• Problem statement: Through the line with "闘機！ エンジンの懸念も解" and starting from the first line, return the records below word for word, with pictures left out.

[Saved entries]
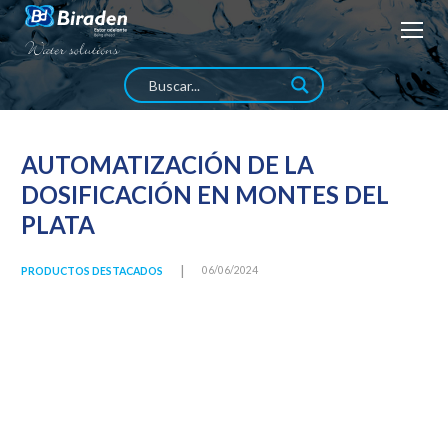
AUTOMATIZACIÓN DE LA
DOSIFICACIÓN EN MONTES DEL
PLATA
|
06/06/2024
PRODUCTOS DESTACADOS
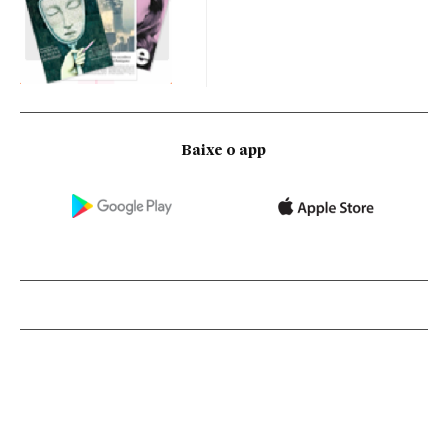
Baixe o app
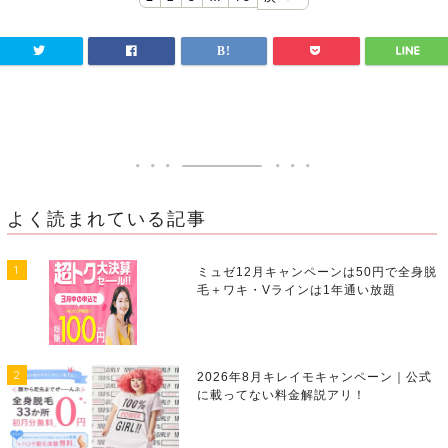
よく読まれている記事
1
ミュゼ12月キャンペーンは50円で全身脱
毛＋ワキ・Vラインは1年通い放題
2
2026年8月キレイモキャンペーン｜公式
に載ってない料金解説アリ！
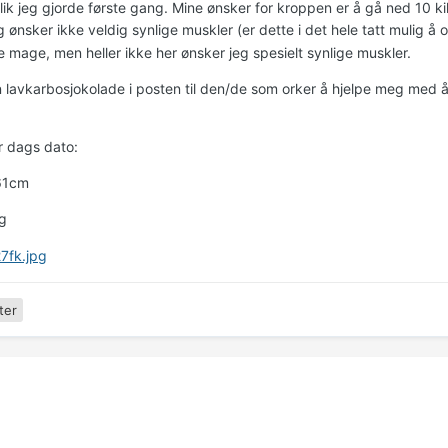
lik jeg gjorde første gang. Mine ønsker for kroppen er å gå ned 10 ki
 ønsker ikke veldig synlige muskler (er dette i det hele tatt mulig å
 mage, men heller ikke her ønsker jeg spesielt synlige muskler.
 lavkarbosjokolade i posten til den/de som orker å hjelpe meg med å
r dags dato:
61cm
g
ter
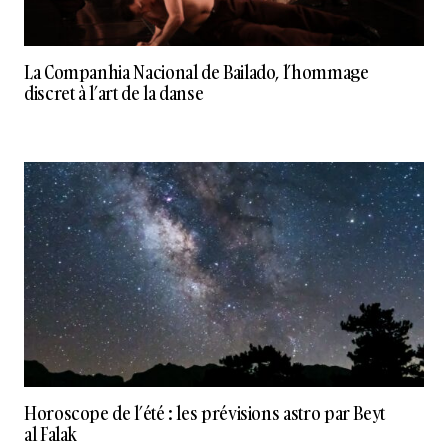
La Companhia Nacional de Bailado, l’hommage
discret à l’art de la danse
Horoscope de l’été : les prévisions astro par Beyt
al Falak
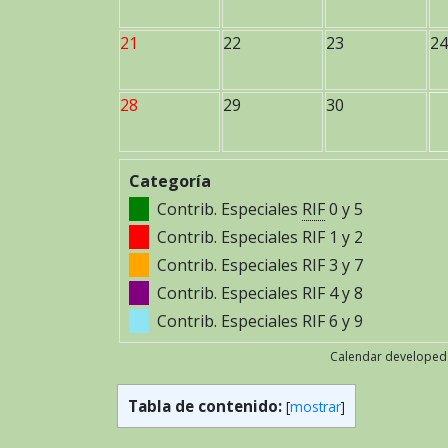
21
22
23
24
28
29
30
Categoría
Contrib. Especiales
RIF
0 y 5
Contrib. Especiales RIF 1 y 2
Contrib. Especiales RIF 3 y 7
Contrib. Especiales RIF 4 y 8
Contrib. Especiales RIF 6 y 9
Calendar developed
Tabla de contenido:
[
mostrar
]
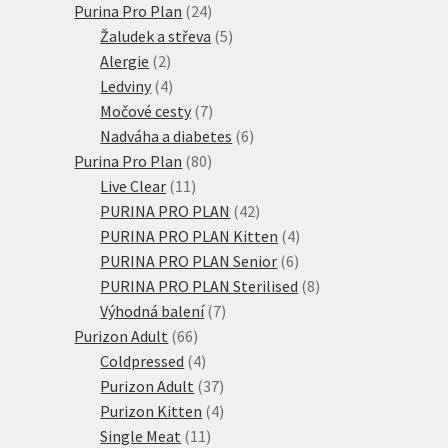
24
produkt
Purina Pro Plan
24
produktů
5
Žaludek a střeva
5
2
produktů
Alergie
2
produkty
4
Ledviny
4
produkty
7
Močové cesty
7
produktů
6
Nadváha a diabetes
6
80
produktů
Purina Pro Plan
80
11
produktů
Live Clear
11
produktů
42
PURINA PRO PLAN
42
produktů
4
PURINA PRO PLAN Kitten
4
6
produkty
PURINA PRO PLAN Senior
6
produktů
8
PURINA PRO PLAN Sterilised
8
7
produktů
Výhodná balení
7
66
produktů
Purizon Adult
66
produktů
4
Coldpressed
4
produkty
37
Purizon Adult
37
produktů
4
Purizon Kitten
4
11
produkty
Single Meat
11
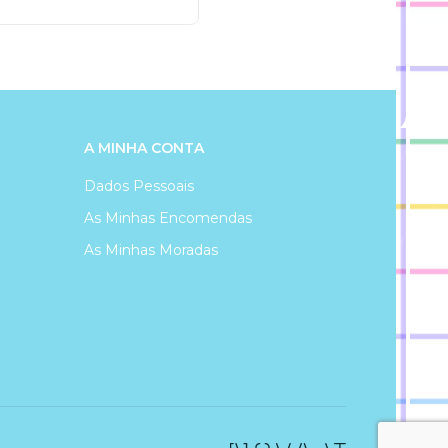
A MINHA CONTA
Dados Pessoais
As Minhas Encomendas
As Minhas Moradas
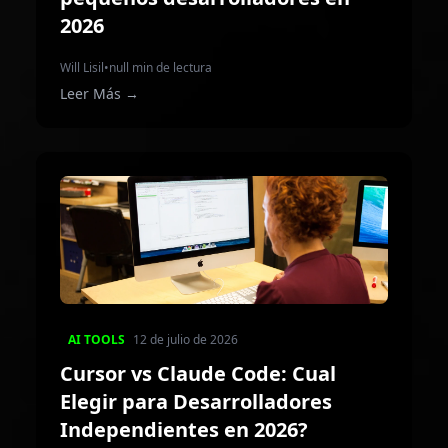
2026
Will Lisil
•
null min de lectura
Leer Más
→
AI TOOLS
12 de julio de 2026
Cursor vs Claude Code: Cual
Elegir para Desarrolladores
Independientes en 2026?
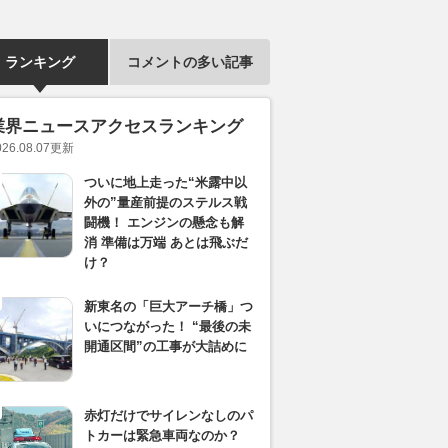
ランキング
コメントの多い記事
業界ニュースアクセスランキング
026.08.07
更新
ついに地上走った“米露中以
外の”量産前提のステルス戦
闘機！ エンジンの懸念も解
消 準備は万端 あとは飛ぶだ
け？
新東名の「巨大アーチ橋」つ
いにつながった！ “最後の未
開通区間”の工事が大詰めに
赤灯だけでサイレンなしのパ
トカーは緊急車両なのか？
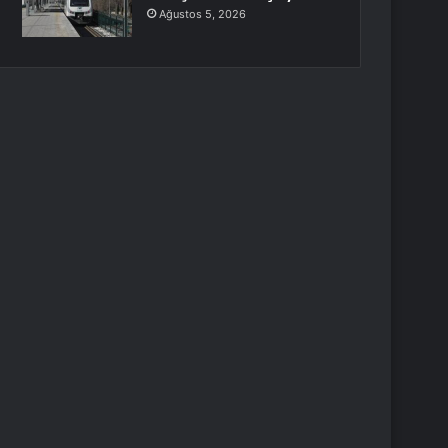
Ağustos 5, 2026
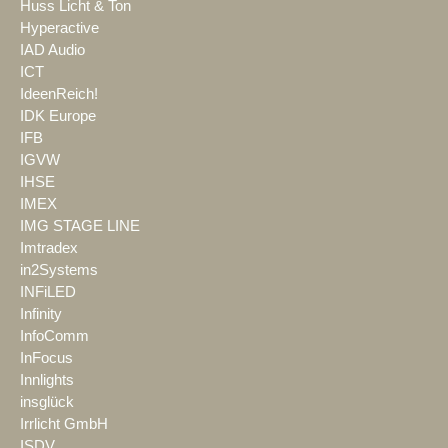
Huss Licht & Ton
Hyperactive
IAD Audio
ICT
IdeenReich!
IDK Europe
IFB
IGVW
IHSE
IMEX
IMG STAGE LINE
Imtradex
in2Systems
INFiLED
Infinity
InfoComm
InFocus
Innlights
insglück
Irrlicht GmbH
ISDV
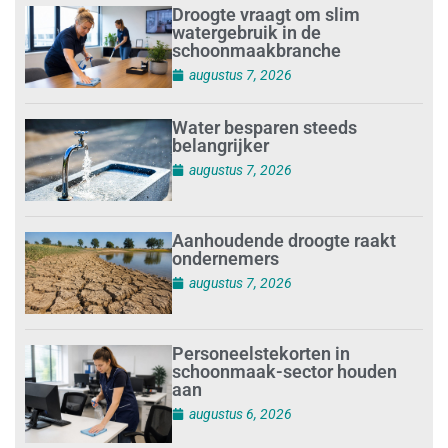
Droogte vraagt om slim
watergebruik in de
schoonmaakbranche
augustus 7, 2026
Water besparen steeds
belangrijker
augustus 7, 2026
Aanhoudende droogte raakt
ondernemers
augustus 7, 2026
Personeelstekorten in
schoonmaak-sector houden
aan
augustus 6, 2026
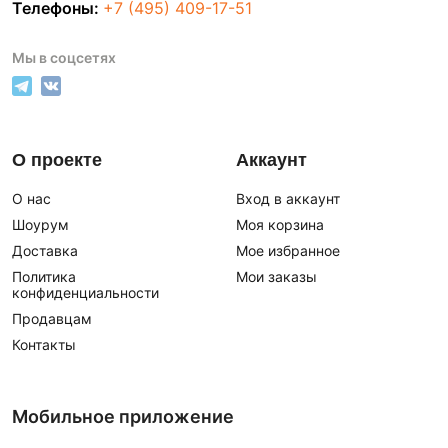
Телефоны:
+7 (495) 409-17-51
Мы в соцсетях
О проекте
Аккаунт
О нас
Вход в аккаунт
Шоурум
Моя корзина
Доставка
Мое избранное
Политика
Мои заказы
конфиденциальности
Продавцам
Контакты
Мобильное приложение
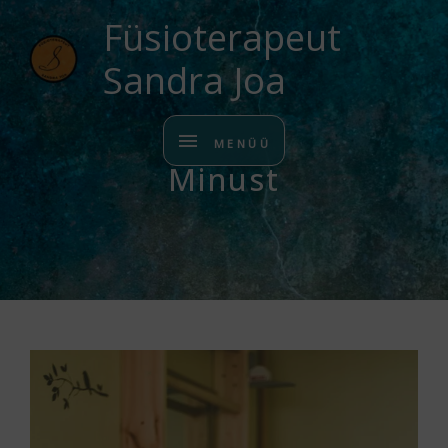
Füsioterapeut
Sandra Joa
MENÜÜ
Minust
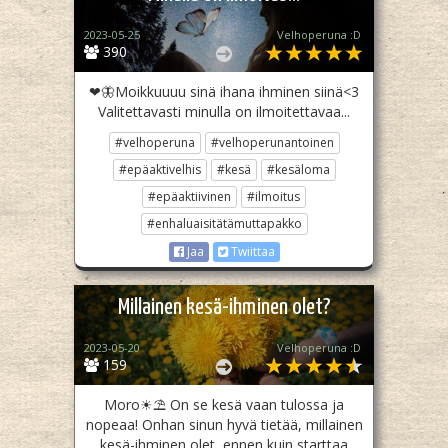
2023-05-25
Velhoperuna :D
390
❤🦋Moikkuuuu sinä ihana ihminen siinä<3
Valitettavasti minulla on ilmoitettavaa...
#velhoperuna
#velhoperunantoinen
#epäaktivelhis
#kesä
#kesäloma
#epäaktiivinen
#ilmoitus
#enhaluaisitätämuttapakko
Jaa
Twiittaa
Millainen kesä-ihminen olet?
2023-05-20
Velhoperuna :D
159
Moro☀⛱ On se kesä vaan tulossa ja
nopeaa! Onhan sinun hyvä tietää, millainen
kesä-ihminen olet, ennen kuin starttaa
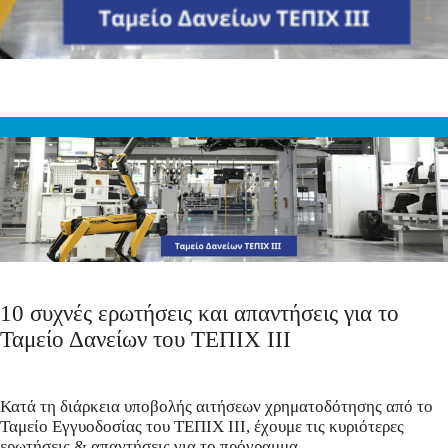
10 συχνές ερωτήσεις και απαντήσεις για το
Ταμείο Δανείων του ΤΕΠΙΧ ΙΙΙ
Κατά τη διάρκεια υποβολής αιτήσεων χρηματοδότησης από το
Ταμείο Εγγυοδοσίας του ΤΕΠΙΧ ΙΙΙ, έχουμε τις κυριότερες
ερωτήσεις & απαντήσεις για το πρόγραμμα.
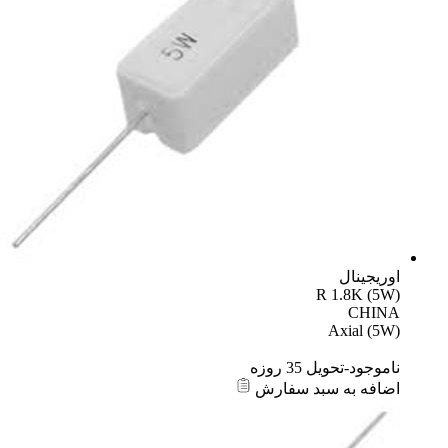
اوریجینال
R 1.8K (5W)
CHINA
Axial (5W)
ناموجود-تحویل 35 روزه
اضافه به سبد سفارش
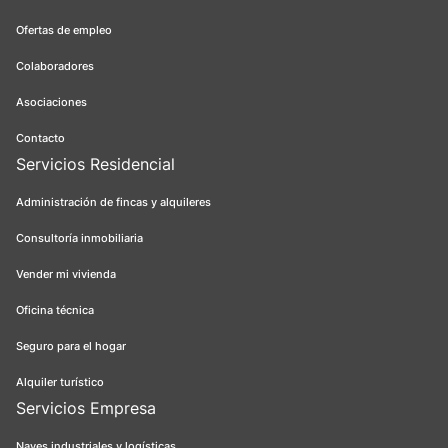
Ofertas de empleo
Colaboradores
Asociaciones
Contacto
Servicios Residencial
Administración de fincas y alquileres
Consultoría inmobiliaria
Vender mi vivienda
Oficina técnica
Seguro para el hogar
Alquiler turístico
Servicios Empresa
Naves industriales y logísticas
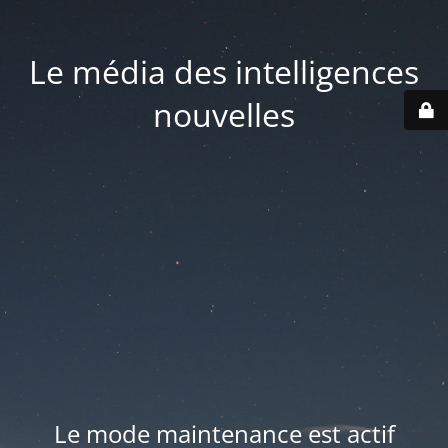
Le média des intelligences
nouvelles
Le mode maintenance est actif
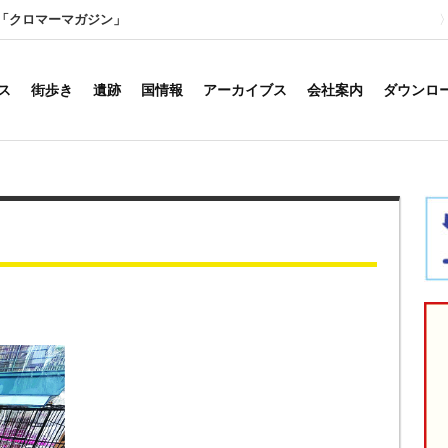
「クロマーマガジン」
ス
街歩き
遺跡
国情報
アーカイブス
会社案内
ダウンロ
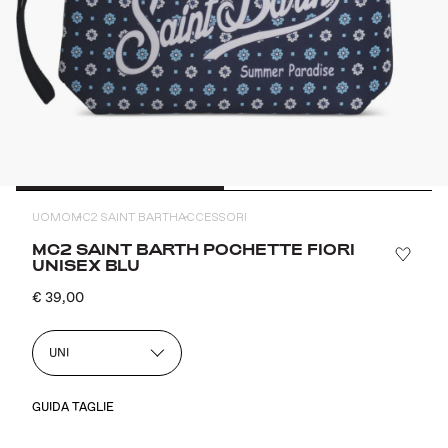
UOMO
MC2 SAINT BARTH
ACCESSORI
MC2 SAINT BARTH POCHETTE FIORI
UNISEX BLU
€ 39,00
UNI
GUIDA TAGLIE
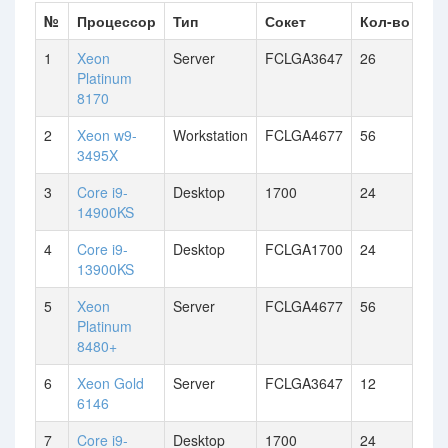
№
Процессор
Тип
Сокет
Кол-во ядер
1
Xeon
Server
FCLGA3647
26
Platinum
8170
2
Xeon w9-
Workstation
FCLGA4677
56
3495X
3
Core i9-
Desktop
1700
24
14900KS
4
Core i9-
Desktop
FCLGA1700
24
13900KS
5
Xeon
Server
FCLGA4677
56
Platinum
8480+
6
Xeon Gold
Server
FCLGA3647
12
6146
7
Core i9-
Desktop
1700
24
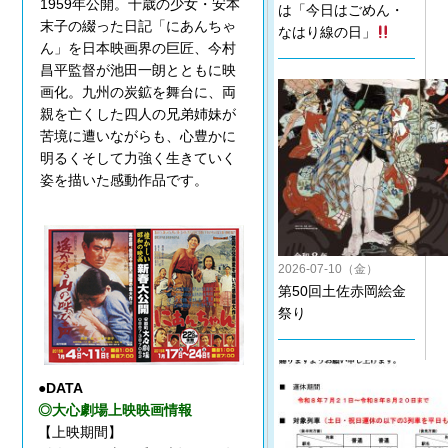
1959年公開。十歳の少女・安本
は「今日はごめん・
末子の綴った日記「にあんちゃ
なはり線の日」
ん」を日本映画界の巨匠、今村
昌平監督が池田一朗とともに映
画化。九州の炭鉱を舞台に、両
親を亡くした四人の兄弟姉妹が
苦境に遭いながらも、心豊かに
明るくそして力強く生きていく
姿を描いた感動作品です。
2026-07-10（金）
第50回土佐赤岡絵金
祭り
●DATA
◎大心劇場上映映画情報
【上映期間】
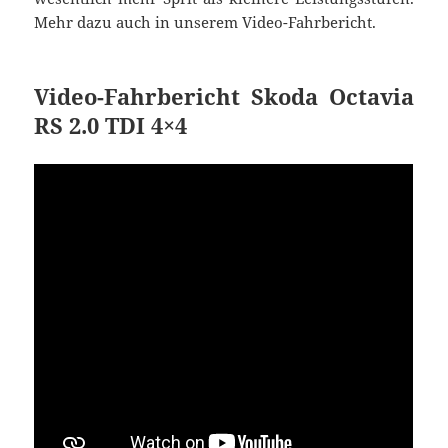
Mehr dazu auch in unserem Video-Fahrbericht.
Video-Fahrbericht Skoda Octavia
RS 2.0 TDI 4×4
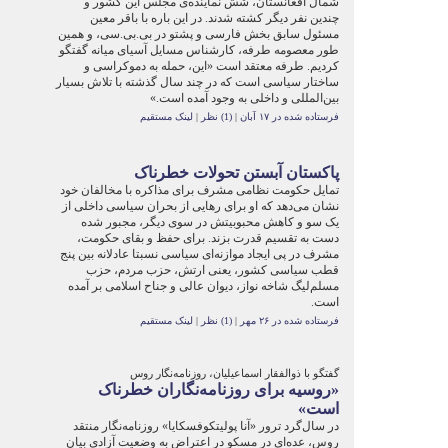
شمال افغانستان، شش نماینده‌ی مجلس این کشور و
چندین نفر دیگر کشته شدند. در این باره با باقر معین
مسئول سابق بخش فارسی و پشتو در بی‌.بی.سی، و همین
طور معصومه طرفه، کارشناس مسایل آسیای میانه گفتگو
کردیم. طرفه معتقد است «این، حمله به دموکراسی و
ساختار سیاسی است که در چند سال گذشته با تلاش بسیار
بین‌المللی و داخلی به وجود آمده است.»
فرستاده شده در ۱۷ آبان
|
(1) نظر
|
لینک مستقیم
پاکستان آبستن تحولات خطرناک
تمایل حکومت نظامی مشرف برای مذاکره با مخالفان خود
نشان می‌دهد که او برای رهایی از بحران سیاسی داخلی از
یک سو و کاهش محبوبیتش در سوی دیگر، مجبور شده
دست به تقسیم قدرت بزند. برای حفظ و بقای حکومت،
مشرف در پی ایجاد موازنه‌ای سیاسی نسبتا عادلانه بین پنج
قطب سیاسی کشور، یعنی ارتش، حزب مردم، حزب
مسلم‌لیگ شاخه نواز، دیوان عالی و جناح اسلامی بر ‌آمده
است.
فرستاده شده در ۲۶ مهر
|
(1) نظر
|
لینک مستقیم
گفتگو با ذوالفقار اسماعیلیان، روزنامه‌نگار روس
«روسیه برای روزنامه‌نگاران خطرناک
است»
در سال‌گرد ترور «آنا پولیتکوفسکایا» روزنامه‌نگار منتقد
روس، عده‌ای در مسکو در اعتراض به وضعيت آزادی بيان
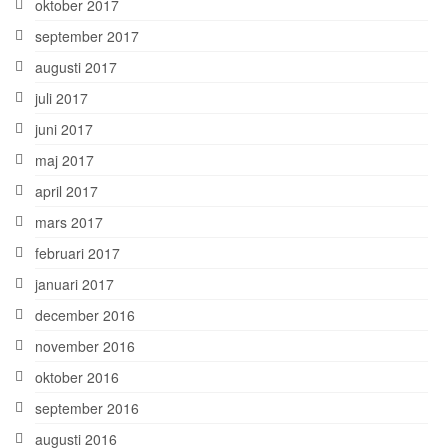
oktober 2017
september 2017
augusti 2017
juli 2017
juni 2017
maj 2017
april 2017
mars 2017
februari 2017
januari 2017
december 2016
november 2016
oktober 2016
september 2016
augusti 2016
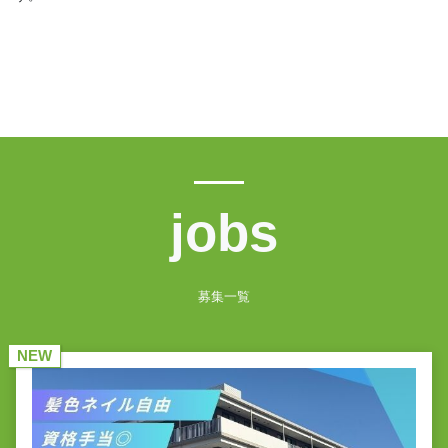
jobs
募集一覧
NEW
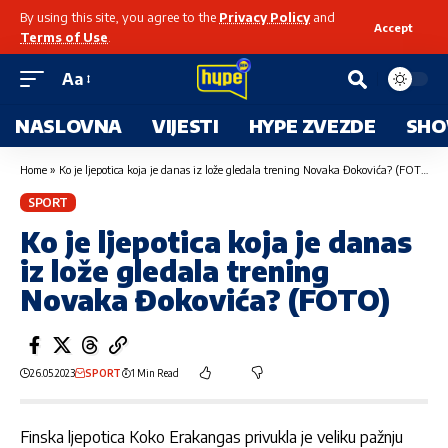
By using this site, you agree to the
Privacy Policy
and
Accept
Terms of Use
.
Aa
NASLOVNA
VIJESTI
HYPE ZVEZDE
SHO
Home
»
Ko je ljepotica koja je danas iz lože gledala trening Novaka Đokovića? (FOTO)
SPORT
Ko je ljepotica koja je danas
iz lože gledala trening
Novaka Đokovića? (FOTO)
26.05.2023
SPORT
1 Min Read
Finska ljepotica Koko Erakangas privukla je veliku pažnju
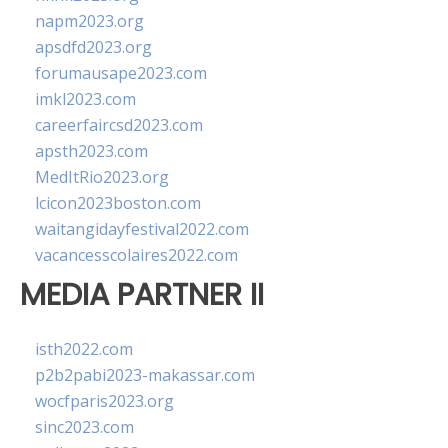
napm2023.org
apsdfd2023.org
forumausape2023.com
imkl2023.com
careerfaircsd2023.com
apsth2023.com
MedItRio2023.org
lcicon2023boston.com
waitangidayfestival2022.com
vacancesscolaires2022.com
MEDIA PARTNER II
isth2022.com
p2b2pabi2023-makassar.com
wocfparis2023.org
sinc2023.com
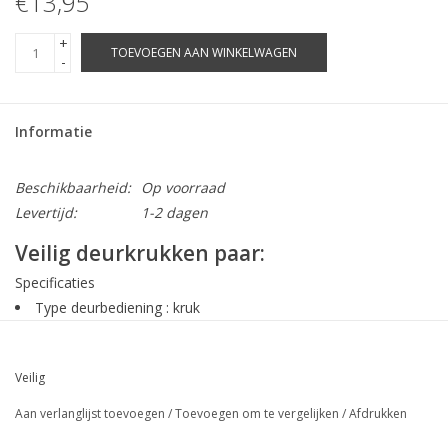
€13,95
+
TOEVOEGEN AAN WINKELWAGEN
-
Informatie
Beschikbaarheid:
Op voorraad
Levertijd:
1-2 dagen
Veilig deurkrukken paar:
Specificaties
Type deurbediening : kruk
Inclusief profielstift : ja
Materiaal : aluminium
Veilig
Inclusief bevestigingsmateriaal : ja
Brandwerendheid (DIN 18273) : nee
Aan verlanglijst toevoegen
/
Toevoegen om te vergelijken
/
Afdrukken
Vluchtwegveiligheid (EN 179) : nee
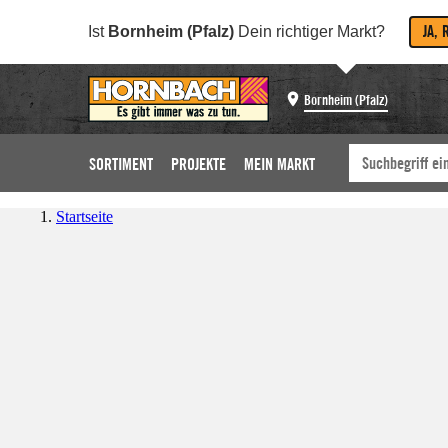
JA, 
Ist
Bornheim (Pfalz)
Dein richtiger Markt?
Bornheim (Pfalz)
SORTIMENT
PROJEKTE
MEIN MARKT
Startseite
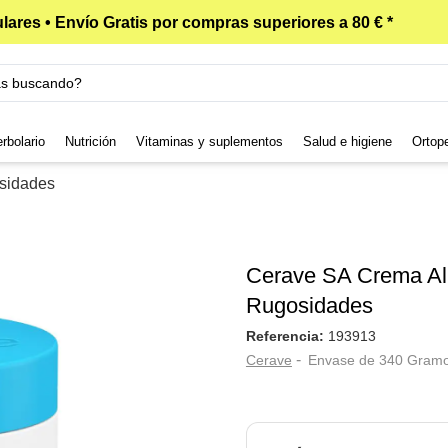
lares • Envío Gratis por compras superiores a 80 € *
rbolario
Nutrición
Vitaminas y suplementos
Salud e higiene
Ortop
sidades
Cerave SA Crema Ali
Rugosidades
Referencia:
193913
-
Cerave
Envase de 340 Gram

• Task output:
AUTOMATIZACIÓN DE LA
DOSIFICACIÓN EN MONTES DEL
PLATA
|
06/06/2024
PRODUCTOS DESTACADOS
Baixe o app
よく読まれている記事
1
ミュゼ12月キャンペーンは50円で全身脱
毛＋ワキ・Vラインは1年通い放題
2
2026年8月キレイモキャンペーン｜公式
に載ってない料金解説アリ！
lik jeg gjorde første gang. Mine ønsker for kroppen er å gå ned 10 ki
 ønsker ikke veldig synlige muskler (er dette i det hele tatt mulig å
 mage, men heller ikke her ønsker jeg spesielt synlige muskler.
 lavkarbosjokolade i posten til den/de som orker å hjelpe meg med å
r dags dato:
61cm
g
ter
La Companhia Nacional de Bailado, l’hommage
discret à l’art de la danse
Horoscope de l’été : les prévisions astro par Beyt
al Falak
21
22
23
24
28
29
30
Categoría
Contrib. Especiales
RIF
0 y 5
Contrib. Especiales RIF 1 y 2
Contrib. Especiales RIF 3 y 7
Contrib. Especiales RIF 4 y 8
Contrib. Especiales RIF 6 y 9
Calendar developed
Tabla de contenido:
[
mostrar
]
24
produkt
Purina Pro Plan
24
produktů
5
Žaludek a střeva
5
2
produktů
Alergie
2
produkty
4
Ledviny
4
produkty
7
Močové cesty
7
produktů
6
Nadváha a diabetes
6
80
produktů
Purina Pro Plan
80
11
produktů
Live Clear
11
produktů
42
PURINA PRO PLAN
42
produktů
4
PURINA PRO PLAN Kitten
4
6
produkty
PURINA PRO PLAN Senior
6
produktů
8
PURINA PRO PLAN Sterilised
8
7
produktů
Výhodná balení
7
66
produktů
Purizon Adult
66
produktů
4
Coldpressed
4
produkty
37
Purizon Adult
37
produktů
4
Purizon Kitten
4
11
produkty
Single Meat
11
A MINHA CONTA
Dados Pessoais
As Minhas Encomendas
As Minhas Moradas
2026
Will Lisil
•
null min de lectura
Leer Más
→
AI TOOLS
12 de julio de 2026
Cursor vs Claude Code: Cual
Elegir para Desarrolladores
Independientes en 2026?
ランキング
コメントの多い記事
業界ニュースアクセスランキング
026.08.07
更新
ついに地上走った“米露中以
外の”量産前提のステルス戦
闘機！ エンジンの懸念も解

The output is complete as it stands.